Recommendation: Ensure that your medical plan covers a wide range of service providers on direct billing.
ISSUE 4) Low Oncology (Cancer) Benefits or Delayed Cover for Oncology
Some medical plans either have low oncology benefits or excessively long waiting periods before they’ll pay for treatment for cancer.
Unfortunately, cancer doesn’t normally wait for medical benefits to become active before it manifests itself. And cancer treatment can be very costly especially if it reappears within the same period of cover?
When I last checked, some cancer treatment was as high as US$150,000!
Recommendation: Ensure your medical plan has a high limit for cancer treatment and that it’s covered from day one.
ISSUE 5) Medical Bills Not Paid In Full
Some medical plans do not pay all your medical bills in full.

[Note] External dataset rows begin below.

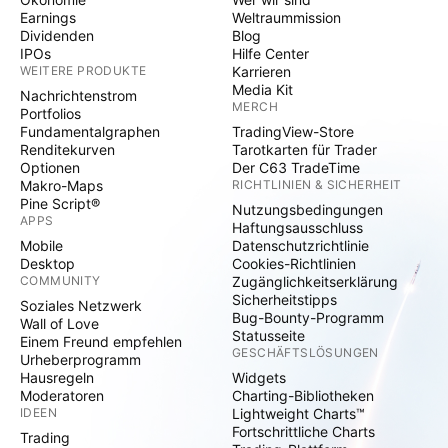
Earnings
Weltraummission
Dividenden
Blog
IPOs
Hilfe Center
WEITERE PRODUKTE
Karrieren
Media Kit
Nachrichtenstrom
MERCH
Portfolios
Fundamentalgraphen
TradingView-Store
Renditekurven
Tarotkarten für Trader
Optionen
Der C63 TradeTime
Makro-Maps
RICHTLINIEN & SICHERHEIT
Pine Script®
Nutzungsbedingungen
APPS
Haftungsausschluss
Mobile
Datenschutzrichtlinie
Desktop
Cookies-Richtlinien
COMMUNITY
Zugänglichkeitserklärung
Sicherheitstipps
Soziales Netzwerk
Bug-Bounty-Programm
Wall of Love
Statusseite
Einem Freund empfehlen
GESCHÄFTSLÖSUNGEN
Urheberprogramm
Hausregeln
Widgets
Moderatoren
Charting-Bibliotheken
IDEEN
Lightweight Charts™
Fortschrittliche Charts
Trading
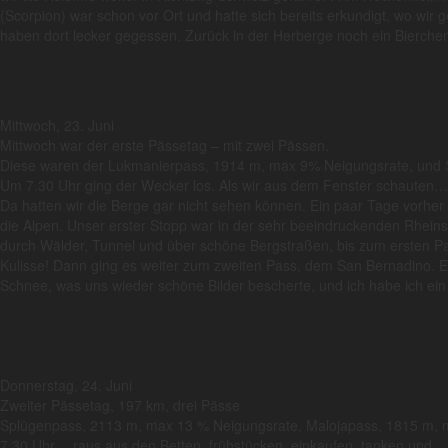
(Scorpion) war schon vor Ort und hatte sich bereits erkundigt, wo w
haben dort lecker gegessen. Zurück in der Herberge noch ein Bierchen
Mittwoch, 23. Juni
Mittwoch war der erste Pässetag – mit zwei Pässen.
Diese waren der Lukmanierpass, 1914 m, max 9% Neigungsrate, und
Um 7.30 Uhr ging der Wecker los. Als wir aus dem Fenster schauten…
Da hatten wir die Berge gar nicht sehen können. Ein paar Tage vorhe
die Alpen. Unser erster Stopp war in der sehr beeindruckenden Rheinsc
durch Wälder, Tunnel und über schöne Bergstraßen, bis zum ersten 
Kulisse! Dann ging es weiter zum zweiten Pass, dem San Bernadino. Ei
Schnee, was uns wieder schöne Bilder bescherte, und ich habe ich ei
Donnerstag, 24. Juni
Zweiter Pässetag, 197 km, drei Pässe
Splügenpass, 2113 m, max 13 % Neigungsrate, Malojapass, 1815 m,
7.30 Uhr… raus aus den Betten, frühstücken, einkaufen, tanken und …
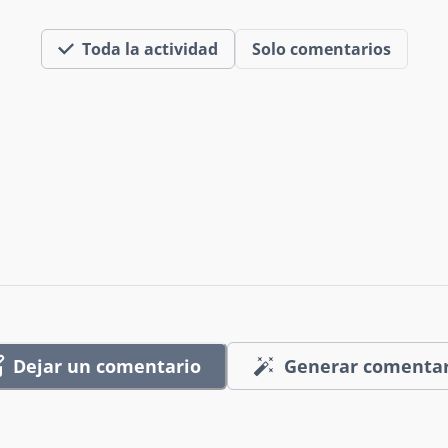
Toda la actividad
Solo comentarios
Dejar un comentario
Generar comentar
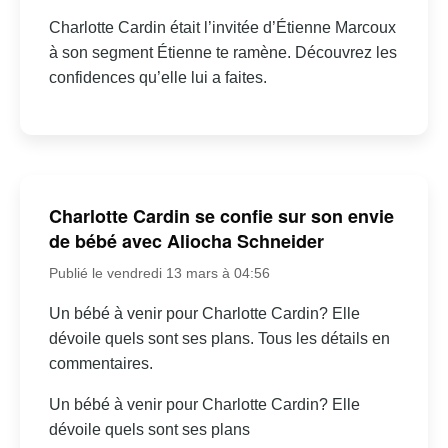
Charlotte Cardin était l’invitée d’Étienne Marcoux
à son segment Étienne te ramène. Découvrez les
confidences qu’elle lui a faites.
Charlotte Cardin se confie sur son envie
de bébé avec Aliocha Schneider
Publié le vendredi 13 mars à 04:56
Un bébé à venir pour Charlotte Cardin? Elle
dévoile quels sont ses plans. Tous les détails en
commentaires.
Un bébé à venir pour Charlotte Cardin? Elle
dévoile quels sont ses plans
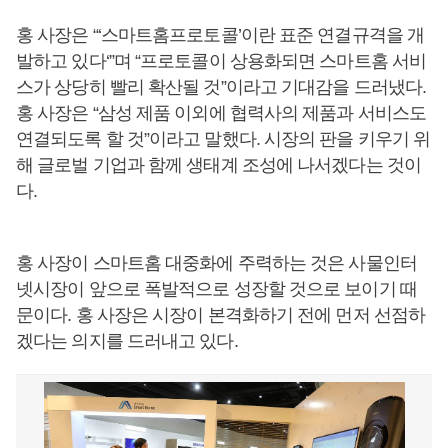
홍 사장은 “‘스마트홈프로토콜’이란 표준 연결규격을 개
발하고 있다‘”며 “프로토콜이 상용화되면 스마트홈 서비
스가 상당히 빨리 확산될 것”이라고 기대감을 드러냈다.
홍 사장은 “삼성 제품 이외에 협력사의 제품과 서비스도
연결되도록 할 것”이라고 말했다. 시장의 판을 키우기 위
해 글로벌 기업과 함께 생태계 조성에 나서겠다는 것이
다.
홍 사장이 스마트홈 대중화에 주력하는 것은 사물인터
넷시장이 앞으로 폭발적으로 성장할 것으로 보이기 때
문이다. 홍 사장은 시장이 본격화하기 전에 먼저 선점하
겠다는 의지를 드러내고 있다.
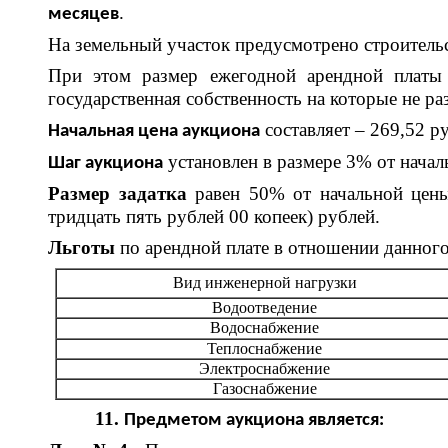
.
месяцев
На земельный участок предусмотрено строитель
При этом размер ежегодной арендной платы у
государственная собственность на которые не ра
составляет – 269,52 ру
Начальная цена аукциона
установлен в размере 3% от началь
Шаг аукциона
Размер задатка
равен 50% от начальной цены 
тридцать пять рублей 00 копеек) рублей.
Льготы
по арендной плате в отношении данного
Вид инженерной нагрузки
Водоотведение
Водоснабжение
Теплоснабжение
Электроснабжение
Газоснабжение
11.
Предметом аукциона является:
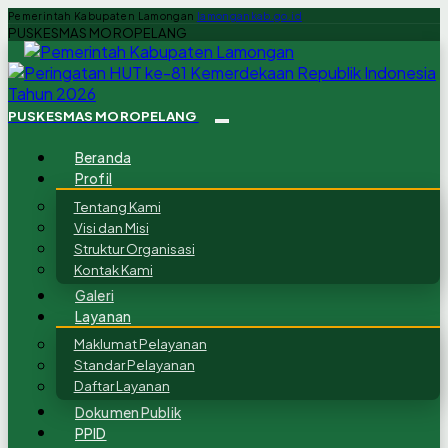
Pemerintah Kabupaten Lamongan
lamongankab.go.id
PUSKESMAS MOROPELANG
PUSKESMAS MOROPELANG
Beranda
Profil
Tentang Kami
Visi dan Misi
Struktur Organisasi
Kontak Kami
Galeri
Layanan
Maklumat Pelayanan
Standar Pelayanan
Daftar Layanan
Dokumen Publik
PPID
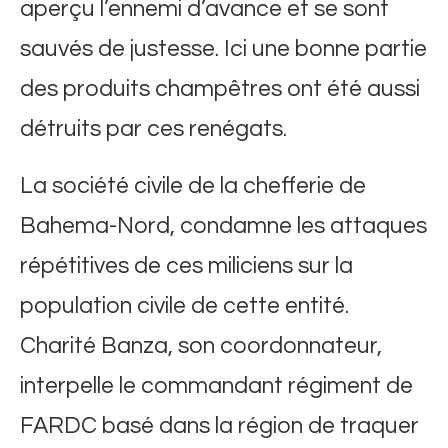
aperçu l’ennemi d’avance et se sont
sauvés de justesse. Ici une bonne partie
des produits champêtres ont été aussi
détruits par ces renégats.
La société civile de la chefferie de
Bahema-Nord, condamne les attaques
répétitives de ces miliciens sur la
population civile de cette entité.
Charité Banza, son coordonnateur,
interpelle le commandant régiment de
FARDC basé dans la région de traquer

They have what’s known as shortfalls, co-payments, deductibles or they follow a tariff system. That means, not everything being billed by the medical provider will be covered by your medical plan.
Recommendation: Ensure that your medical plan will pay your medical bills in full up to the advertised limits or up to what is known as reasonable and customary. Especially the hospital (in-patient) section.
ISSUE 6) No Cover or Limited Cover Outside Your Home Country
Some Health Insurance companies either do not pay for treatment outside your home country at all or they’ll only cover a portion of the bill.
Recommendation: With many cases now being referred outside your home country, and because in many cases it’s better to be treated regionally or internationally, ensure that treatment outside your home country is in fact covered and will be paid in full. This is known as your Area of Cover.
ISSUE 7) Pro-rata Benefits
A handful of Health Insurers have a financial year that runs from January 1 to December 31, so they pay their benefits on a pro-rata bases This can severely reduce your benefit limits if you join mid-year.
For example, if you join on, say, July 1, although you are paying the full premium, you only get 50% of the plan’s benefits until the beginning of the new financial year when your limit increases to 100% of the advertised benefits.
Recommendation: Ensure that the advertised limits are not too severely affected if you join mid year. Alternatively, join a medical plan that does not pro-rata their benefits when you join.
ISSUE 8) Low Organ Transplant Cover
Some health insurers have low benefits for organ transplants. Yet transplants can easily cost US$100,000 or more depending on complications and the type of organ you need.
Recommendation: Ensure that the Organ Transplant benefit has a reasonable max limit.
ISSUE 9) Low Intensive Care or Low High Care Cover
In many cases, intensive care or high care costs make up the majority of the hospital bill. For example, my mothers ICU cost was US$5,000 per day – in 2016!!!
Recommendation: Ensure that the intensive care and high care benefit has a very high max limit.
ISSUE 10) Does Not Guarantee Renewal or Restricts Benefits at Renewal Due To Past Claims
In my opinion, be very careful of health insurers who will decline cover or restrict benefits due to age or ill health at renewal. You will find it quite frustrating when looking for other cover should you wish to move.
Recommendation: Ensure that your benefits or cover will not be affected if you fall ill or get older.